Wherever you sit on the photography spectrum – amateur or professional, film or digital – there are two fundamentals to how we take a photo; light and composition. It’s easy to get distracted with an array of settings and functions, and sometimes just limiting your choices can help set your creativity that little bit freer.
Equipment and Preparation
One of my favourite past times is to go out and just take photos. I probably put in a little planning before deciding on a destination, but it doesn’t have to be some complex journey. On one occasion I just walked from my house to the city centre, taking photos as I went. Roadtrips are good, and traipsing along country paths. The great thing about photography is that location is easy, because you can take photographs anywhere.

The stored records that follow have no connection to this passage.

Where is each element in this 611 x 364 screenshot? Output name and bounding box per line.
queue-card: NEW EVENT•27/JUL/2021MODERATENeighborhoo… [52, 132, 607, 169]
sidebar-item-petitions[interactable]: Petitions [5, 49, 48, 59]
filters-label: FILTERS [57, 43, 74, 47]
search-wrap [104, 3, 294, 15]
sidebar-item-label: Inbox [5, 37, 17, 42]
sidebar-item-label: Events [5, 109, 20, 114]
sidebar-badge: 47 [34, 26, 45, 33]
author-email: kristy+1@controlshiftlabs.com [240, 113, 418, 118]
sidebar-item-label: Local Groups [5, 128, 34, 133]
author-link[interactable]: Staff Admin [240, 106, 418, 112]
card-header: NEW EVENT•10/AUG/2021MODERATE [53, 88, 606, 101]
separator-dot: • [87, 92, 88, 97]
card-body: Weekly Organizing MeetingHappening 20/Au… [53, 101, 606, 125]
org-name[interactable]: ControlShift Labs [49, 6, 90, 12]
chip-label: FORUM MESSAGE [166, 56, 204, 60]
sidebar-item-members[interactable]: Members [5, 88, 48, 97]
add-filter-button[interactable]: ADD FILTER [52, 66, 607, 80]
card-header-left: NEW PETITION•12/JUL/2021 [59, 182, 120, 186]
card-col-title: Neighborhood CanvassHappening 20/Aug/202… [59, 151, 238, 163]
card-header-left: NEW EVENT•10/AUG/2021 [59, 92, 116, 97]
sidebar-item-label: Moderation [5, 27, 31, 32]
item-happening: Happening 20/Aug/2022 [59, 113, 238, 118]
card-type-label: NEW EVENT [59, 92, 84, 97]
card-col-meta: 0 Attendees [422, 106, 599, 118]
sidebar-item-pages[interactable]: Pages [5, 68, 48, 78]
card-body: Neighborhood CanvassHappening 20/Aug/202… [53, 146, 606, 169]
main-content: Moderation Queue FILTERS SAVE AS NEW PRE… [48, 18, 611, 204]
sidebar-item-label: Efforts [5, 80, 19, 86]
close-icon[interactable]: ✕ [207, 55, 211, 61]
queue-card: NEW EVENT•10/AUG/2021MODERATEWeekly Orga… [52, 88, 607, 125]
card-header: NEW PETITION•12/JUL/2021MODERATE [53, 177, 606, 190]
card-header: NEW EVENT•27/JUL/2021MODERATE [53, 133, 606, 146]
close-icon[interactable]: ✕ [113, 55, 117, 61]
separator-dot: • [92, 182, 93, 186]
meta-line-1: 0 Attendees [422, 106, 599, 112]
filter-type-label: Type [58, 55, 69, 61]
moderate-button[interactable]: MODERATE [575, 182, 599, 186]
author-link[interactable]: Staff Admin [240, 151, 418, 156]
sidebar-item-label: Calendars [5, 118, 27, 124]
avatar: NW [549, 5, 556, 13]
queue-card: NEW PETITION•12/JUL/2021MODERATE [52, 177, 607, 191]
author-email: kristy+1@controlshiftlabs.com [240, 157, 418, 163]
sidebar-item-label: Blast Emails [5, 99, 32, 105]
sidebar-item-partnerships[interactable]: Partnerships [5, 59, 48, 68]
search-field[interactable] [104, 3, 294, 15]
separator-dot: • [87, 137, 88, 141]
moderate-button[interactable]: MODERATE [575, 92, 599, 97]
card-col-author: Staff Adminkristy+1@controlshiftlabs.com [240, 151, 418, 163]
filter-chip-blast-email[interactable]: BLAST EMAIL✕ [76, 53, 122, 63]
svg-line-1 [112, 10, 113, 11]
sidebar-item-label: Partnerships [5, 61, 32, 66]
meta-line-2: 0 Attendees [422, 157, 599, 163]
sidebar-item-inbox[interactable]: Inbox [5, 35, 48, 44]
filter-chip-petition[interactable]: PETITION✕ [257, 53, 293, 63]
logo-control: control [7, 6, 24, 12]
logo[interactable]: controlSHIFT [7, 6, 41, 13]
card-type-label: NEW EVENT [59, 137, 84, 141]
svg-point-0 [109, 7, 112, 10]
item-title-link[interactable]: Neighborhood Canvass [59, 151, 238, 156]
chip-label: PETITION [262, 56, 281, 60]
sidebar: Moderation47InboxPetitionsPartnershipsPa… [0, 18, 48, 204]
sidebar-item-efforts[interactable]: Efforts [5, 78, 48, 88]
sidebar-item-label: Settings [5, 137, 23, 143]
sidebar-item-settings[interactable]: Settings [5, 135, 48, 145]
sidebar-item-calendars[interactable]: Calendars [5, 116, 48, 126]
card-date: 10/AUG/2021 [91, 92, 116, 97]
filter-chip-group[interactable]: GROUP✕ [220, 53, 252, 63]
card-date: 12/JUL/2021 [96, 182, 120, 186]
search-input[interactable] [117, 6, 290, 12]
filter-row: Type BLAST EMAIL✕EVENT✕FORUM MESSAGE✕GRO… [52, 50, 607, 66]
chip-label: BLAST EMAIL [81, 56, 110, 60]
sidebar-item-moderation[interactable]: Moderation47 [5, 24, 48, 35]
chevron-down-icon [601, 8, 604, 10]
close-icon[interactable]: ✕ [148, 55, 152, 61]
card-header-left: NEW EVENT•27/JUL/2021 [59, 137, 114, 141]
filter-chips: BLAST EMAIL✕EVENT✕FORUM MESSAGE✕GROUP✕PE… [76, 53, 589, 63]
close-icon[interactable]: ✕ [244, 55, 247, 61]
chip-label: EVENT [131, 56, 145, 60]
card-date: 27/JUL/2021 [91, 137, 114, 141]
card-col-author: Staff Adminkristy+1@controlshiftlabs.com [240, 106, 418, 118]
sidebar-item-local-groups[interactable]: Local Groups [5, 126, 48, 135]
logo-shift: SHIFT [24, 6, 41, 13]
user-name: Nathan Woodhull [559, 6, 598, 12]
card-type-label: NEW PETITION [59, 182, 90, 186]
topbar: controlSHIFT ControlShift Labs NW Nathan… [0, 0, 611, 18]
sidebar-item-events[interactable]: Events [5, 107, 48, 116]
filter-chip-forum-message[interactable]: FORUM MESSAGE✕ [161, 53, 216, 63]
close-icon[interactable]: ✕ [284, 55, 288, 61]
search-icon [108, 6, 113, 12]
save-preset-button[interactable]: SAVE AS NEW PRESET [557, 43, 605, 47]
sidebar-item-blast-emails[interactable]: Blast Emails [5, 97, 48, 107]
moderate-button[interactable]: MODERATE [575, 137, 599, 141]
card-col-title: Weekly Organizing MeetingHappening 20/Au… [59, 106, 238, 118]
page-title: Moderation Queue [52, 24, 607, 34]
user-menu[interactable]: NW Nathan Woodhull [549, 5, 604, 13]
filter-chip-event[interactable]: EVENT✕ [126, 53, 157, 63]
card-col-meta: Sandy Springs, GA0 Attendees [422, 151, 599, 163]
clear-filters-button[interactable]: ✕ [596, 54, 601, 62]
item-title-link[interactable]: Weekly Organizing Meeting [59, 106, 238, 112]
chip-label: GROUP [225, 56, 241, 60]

It has been a while since I was out taking photos, and I’d planned for a little while to go out one afternoon and take some film shots. Wanting more of a challenge, I opted for a point and shoot camera, my Yashica MF-2 Super. The benefits of this camera are its limited controls. Shutter speed is constant. The aperture only alters depending on whether the flash setting is selected or not. The lens is fixed, so there’s no control over depth of field. The best control I have is the ISO of the film.
I used two rolls of film in the end. One I picked by accident (good lesson to check the film first); a 100 ISO Perutz film (probably expired). I used this first while there was more light. The second was a 400 ISO film – an Agfa black and white roll. I also brought a 3200 ISO Ilford roll, but time had moved on before I got to use it. Next time maybe.
I brought my Olympus EM-1 purely as a light meter, but after examine some basic light variations (indoors, outdoors, in shadow) I didn’t use it at further.
Using the Light
I started shooting mid-afternoon, meeting up with my friend Tim at Perth CBD. No route was established, so we were left at the mercy of available light depending on where we wandered. It was a bright day, but being in the middle of a city meant lots of shadow and pockets of places with little light. It’s a frustrating thing to see good opportunities lost because you know the light isn’t good enough. Many times I just knew not to bother.
The benefit of this frustration was that it made me think much more about the relationship between light and shadow in my pictures. I could make determinations about the shot without having to think about the settings on the camera. This gave me more focus (forgive the pun) on the composition itself.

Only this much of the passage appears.